Ruslan Gereyev, the director of the
Center for Islamic Research on the North Caucasus, said that for residents of
the North Caucasus, what matters is “not the form of administration but the
authority of the ruler,” something that in this case the Russian Orthodox
Church appears to have forgotten.
In his view, Gereyev continued, the ROC
should be much more concerned that the number of Protestant organizations in
Daghestan is now greater than the number of Russian Orthodox ones, 28 to 19, despite
the fact that the Protestants do not have anything like the resources behind
them that the Russian Orthodox do.
Magomedov was even more dramatic in his
judgment about the Orthodox move: “The Russian Orthodox Church,” he said, “has
put a cross on its mission to Ingushetia, Daghestan and Chechnya,” and it has
left “the islands of Orthodoxy” in these predominantly Muslim areas to “drift,”
something that has an entirely “predictable result.”

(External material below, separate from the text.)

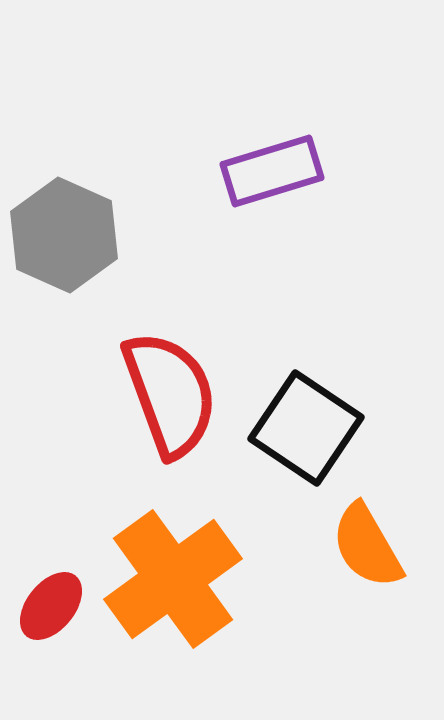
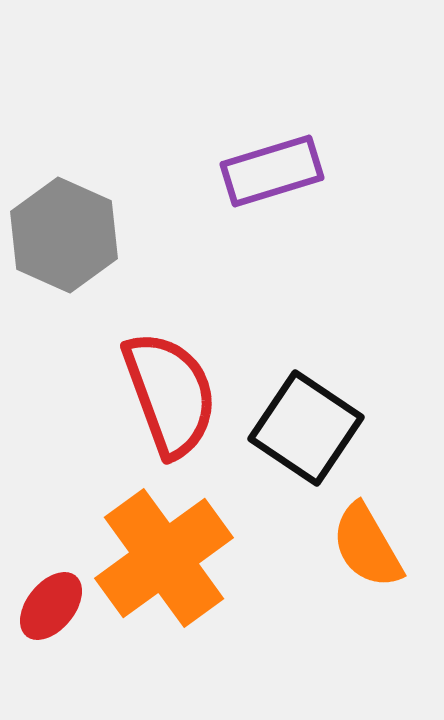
orange cross: moved 9 px left, 21 px up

Meanwhile, in a television broadcast
yesterday, Roman Lunkin, a senior scholar at the Institute of Europe of the
Russian Academy of Sciences, put the trends observed in Daghestan in a broader
all-Russian context during a discussion of the new “Atlas of Contemporary
Religioius Life of Russia” (tv.russia.ru/video/diskurs_13920/).
It
was “important” for those who prepared the atlas to show that “there is
religious diversity” in Russia, something officials typically do not know and
why they accept the idea that the Orthodox form a far higher percentage of the
population than they do. And it is why they often do not know what to do with
that diversity when they are forced to deal with it.
Unfortunately,
Lunkin continues, “the policy in Russia at both the regional and federal level
is such that the authorities,” when they have to respond, “try to support the
balance of traditional religions,” to ensure that “Orthodox organizations are
always more numerous,” and to “restrain the development of Protestantism.”
“But
even given that effort at holding back the Protestants,” Lunkin pointed out, “it
turns out that in a majority of the federal districts except for the Volga and
North Caucasus, Protestant organizations now occupy second place after
Orthodoxy in the number of registered religious organizations, although Muslim
groups are now gradually catching up and surpassing them too.”
Few yet appreciate this reality, the
religious affairs scholar said, but “it is difficult to ignore.”